We are headed for the final catastrophic countdown, some pundits tell us. Others say that the latest "coordinated" bargains – mainly in currency "swaps" – offered by central banks around the globe will do the trick: they will enable the banks to deal with each other again economically and confidently. They will also help to save the Euro and the European Community.
If they don't – if we have another collapse of the severity and complexity of 2008, we are warned that the entire global financial system could break down; and our political and economic leaders would be unable to do very much, if anything, about it. They might well, indeed, be paralysed by fear and a basic lack of understanding of what the crisis is all about.
There is very real justification for these concerns. Today's crisis has been approaching for more than a quarter century. It is not a routine, manageable cyclical affair but a more fundamental crisis that some claim, tends to strike the global economy every forty to fifty years.
Accompanying this longer-term crisis is the pathetic inability of our political, economic and financial leaders to act effectively. They meet and talk. They make claims they cannot sustain. Governments are changed but the new leaders are as ineffective as the old.
That was the way it ran in the 1930s; that is the way it is today.
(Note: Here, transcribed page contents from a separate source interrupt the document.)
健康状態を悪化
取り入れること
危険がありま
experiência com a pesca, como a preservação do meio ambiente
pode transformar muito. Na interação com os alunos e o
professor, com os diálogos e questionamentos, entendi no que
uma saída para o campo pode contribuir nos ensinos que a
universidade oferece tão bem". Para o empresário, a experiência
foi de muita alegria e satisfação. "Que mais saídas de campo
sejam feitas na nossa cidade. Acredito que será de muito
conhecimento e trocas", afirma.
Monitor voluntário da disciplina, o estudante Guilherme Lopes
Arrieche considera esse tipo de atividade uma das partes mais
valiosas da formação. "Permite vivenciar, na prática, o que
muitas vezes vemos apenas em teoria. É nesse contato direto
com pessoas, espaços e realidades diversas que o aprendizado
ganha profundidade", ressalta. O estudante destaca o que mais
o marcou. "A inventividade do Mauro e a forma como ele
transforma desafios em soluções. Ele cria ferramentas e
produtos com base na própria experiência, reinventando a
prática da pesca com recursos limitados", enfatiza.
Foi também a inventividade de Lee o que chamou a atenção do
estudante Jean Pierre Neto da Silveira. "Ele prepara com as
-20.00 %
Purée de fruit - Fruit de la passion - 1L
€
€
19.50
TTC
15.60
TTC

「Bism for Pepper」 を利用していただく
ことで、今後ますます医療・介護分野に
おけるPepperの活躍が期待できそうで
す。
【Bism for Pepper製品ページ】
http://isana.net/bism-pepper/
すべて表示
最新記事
Fear almost always drives our leaders on. If fear is not on the agenda, it is always sitting at the table. Fear thumps at the heart of our policymakers. Fear sickens the guts of all of them – and most of us - everywhere.
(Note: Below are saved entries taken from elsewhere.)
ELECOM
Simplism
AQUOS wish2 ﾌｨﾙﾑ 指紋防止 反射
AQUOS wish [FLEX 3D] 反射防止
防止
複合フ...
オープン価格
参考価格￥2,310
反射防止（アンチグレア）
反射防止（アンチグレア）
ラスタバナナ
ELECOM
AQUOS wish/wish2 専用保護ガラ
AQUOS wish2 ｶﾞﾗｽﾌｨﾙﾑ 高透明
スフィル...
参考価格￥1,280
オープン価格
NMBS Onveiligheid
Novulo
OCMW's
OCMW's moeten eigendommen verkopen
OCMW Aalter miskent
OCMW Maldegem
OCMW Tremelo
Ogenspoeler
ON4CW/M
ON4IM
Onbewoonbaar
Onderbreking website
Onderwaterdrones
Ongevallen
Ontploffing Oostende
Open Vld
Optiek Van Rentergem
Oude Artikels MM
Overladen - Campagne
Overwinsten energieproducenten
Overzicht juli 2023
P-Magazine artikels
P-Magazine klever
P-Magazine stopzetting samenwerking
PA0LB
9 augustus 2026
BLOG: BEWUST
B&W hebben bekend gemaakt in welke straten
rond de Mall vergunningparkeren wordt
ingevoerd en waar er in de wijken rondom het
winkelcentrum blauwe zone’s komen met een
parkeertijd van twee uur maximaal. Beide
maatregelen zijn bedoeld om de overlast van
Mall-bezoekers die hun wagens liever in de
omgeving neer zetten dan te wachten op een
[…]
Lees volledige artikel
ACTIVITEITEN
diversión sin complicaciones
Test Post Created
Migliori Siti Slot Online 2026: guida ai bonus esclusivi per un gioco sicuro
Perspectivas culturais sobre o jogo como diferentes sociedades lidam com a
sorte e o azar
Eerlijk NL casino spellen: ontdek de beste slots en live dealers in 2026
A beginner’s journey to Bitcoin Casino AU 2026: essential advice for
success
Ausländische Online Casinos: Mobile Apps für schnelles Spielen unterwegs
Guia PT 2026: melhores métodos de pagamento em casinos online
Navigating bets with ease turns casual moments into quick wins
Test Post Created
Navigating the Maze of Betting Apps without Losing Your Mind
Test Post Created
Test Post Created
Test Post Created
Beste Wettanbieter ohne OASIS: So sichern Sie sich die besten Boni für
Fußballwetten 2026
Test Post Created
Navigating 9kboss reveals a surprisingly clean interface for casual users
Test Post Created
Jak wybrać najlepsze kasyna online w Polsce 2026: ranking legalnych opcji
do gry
When fear is the driving force, leadership lags behind or acts in desperation.
That is particularly the case at this late stage when everything conventional has been tried several times already and has failed. What is left except panic?
We must bear in mind that it is fear of a BANK collapse that preoccupies our leaders. Fear was centred publicly on American banks in 2008; more recently and especially right now, it is centred on European banks. The magnitude of the crisis has, if anything, increased in the three years between. All banks virtually everywhere are exposed in greater or lesser degree.
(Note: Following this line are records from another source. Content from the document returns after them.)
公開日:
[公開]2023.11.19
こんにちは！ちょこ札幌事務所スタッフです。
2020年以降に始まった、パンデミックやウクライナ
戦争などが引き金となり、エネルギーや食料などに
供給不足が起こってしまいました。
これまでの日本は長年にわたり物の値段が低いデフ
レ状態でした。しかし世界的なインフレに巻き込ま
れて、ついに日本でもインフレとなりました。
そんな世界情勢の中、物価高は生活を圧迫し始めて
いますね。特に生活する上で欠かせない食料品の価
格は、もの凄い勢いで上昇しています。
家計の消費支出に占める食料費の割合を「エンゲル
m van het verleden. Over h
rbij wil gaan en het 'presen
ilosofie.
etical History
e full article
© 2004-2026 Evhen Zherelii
It is a fear that, in policy and practice, has compelled unique privileges for the biggest and normally richest banks. Unemployment of the masses can be borne; austerity for the already impoverished is seen to be necessary and unavoidable; but failure to "rescue" the banks, especially those too big to fail, would be intolerable. It conjures up the ultimate nightmares.
So governments, international institutions and the very rich demand cuts in the incomes and pensions of the relatively and absolutely poor in their societies while central banks propose some further easing of "credit" for the banks.
This is designed to increase their "liquidity" – that is, the money they have at their disposal - and the "confidence" they have crucially in each other.